* **EXERCISE AIM**: Check every line below for the word "internet" and copy the ones that have it.

* **MATERIAL SHOWN**:
BEGIN

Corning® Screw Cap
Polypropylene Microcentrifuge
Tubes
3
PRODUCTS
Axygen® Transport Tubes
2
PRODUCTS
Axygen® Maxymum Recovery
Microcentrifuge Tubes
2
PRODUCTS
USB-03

END
BEGIN

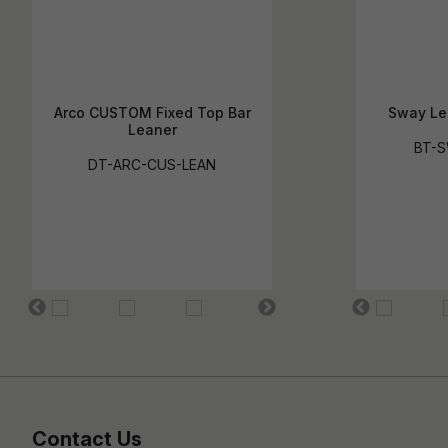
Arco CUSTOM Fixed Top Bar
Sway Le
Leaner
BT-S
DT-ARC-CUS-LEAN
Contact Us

END
BEGIN

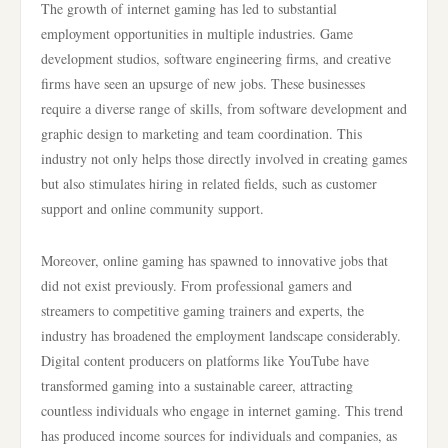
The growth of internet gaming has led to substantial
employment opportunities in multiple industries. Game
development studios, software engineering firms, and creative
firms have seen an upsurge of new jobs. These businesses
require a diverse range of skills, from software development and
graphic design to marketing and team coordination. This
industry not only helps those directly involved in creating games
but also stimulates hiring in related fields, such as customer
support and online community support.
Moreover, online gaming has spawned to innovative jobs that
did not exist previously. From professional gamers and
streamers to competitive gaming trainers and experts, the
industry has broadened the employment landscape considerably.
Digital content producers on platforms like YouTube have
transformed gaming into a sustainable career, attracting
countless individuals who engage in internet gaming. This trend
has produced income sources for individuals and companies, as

END

* **ANSWER TO THIS TASK**:
The growth of internet gaming has led to substantial
countless individuals who engage in internet gaming. This trend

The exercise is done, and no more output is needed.